Aggregation is ≈ linear in N (one A·y and one response per signer, plus the shared combine), modulated by rejection retries — hence the per-op variance and the not-perfectly-monotone per-signer column. Crucially this is a one-time combine per slot/content, and in the decentralized deployment it is split across the committee (each signer does its own ContentParts/ContentResponse; any party runs the public combine).

3. Verification cost is O(1) in N — the headline result

The verifier does one ML-DSA-87 verify against pk* regardless of how many signers aggregated:

Scheme bytes on the wire verify cost
Per-attester signature list (naive PQ port) N × 4627 (≤ 592,256 at N=128) N verifies (O(N))
ML-ADSA aggregate 4627 (constant) 1 verify (~0.14–0.43 ms), O(1)

This is the BLS-like win: constant signature size and constant verification, independent of committee size.

4. Sizes

Object Size Note
Aggregate public key pk* 2592 B a valid ML-DSA-87 public key (constant)
Aggregate signature σ* 4627 B a valid ML-DSA-87 signature (constant, any N)
Aggregation bits ⌈N/8⌉ + 1 B (≤ ~17 B at N=128) already present upstream; identifies the signer set
Master secret seed 32 B the only long-term secret per signer

Compression vs the per-attester list

Committee N list size ML-ADSA reduction
8 37,016 B 4,627 B
16 74,032 B 4,627 B 16×
64 296,128 B 4,627 B 64×
128 (max) 592,256 B 4,627 B 128×

No needed information is lost: signer set = the public aggregation bits, key = Σ epoch-tree tᵢ, validity = one FIPS-204 verify.
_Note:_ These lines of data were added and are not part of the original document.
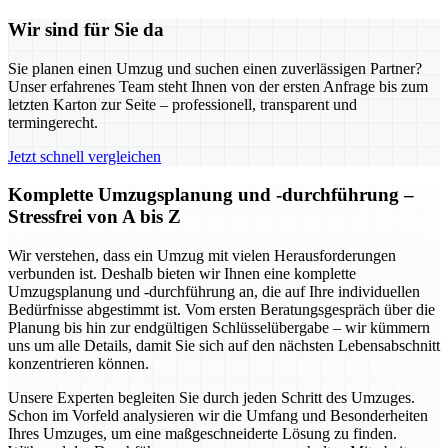
Wir sind für Sie da
Sie planen einen Umzug und suchen einen zuverlässigen Partner?
Unser erfahrenes Team steht Ihnen von der ersten Anfrage bis zum
letzten Karton zur Seite – professionell, transparent und
termingerecht.
Jetzt schnell vergleichen
Komplette Umzugsplanung und -durchführung –
Stressfrei von A bis Z
Wir verstehen, dass ein Umzug mit vielen Herausforderungen
verbunden ist. Deshalb bieten wir Ihnen eine komplette
Umzugsplanung und -durchführung an, die auf Ihre individuellen
Bedürfnisse abgestimmt ist. Vom ersten Beratungsgespräch über die
Planung bis hin zur endgültigen Schlüsselübergabe – wir kümmern
uns um alle Details, damit Sie sich auf den nächsten Lebensabschnitt
konzentrieren können.
Unsere Experten begleiten Sie durch jeden Schritt des Umzuges.
Schon im Vorfeld analysieren wir die Umfang und Besonderheiten
Ihres Umzuges, um eine maßgeschneiderte Lösung zu finden.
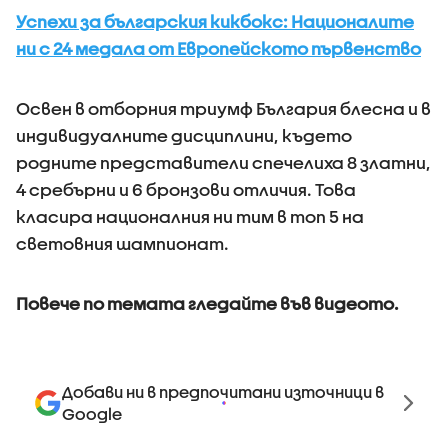
Успехи за българския кикбокс: Националите
ни с 24 медала от Европейското първенство
Освен в отборния триумф България блесна и в
индивидуалните дисциплини, където
родните представители спечелиха 8 златни,
4 сребърни и 6 бронзови отличия. Това
класира националния ни тим в топ 5 на
световния шампионат.
Повече по темата гледайте във видеото.
Добави ни в предпочитани източници в
Google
4b. After optimization pass (pure-Go, byte-identical, same machine)

The pure-Go arithmetic was optimized (branchless constant-time modQ/cabs; a fused allocation-free multiply-accumulate pwacc replacing padd(acc, pw(...)) in the A·y/A·z matrix products). Output is byte-identical (all KATs unchanged). Measured deltas (Apple M5):

Op before after Δ allocs/op Δ B/op
ContentKeyDerive 0.101 ms 0.077 ms 147 → 91 204 KB → 89 KB
AggregateF N=16 4.98 ms 5.3 ms¹ 7,107 → 5,202 9.0 MB → 5.1 MB
AggregateF N=64 18.9 ms 15.8 ms 13,393 → 9,753 16.7 MB → 9.3 MB
AggregateF N=128 23.8 ms 19.4 ms 26,452 → 19,228 33.0 MB → 18.2 MB
Verify (in-house) 0.43 ms 0.37 ms 318 → 262 357 KB → 242 KB

¹ N=16 time is within rejection-sampling noise; allocations/bytes dropped ~30–45% across the board, which is the durable win. Roughly 45% less memory traffic and ~18–25% faster on the hot path, byte-for- byte identical output. Further gains (in-place NTT, lazy reduction, AVX2 asm) are in docs/34.

5. Reproduce

cd qrl-integration/ml-adsa/qrysm
go test ./mladsa/ -run='^$' -bench=. -benchmem            # all benchmarks above

Indicative production-tuning headroom (not yet done, docs/32): NTT/poly arithmetic in assembly/AVX2, batched verification, allocation reduction (the reference allocates liberally), and a constant-time hardened build. These would primarily speed up AggregateF (the rejection-sampling loop) and bring in-house Verify toward the go-qrllib native figure.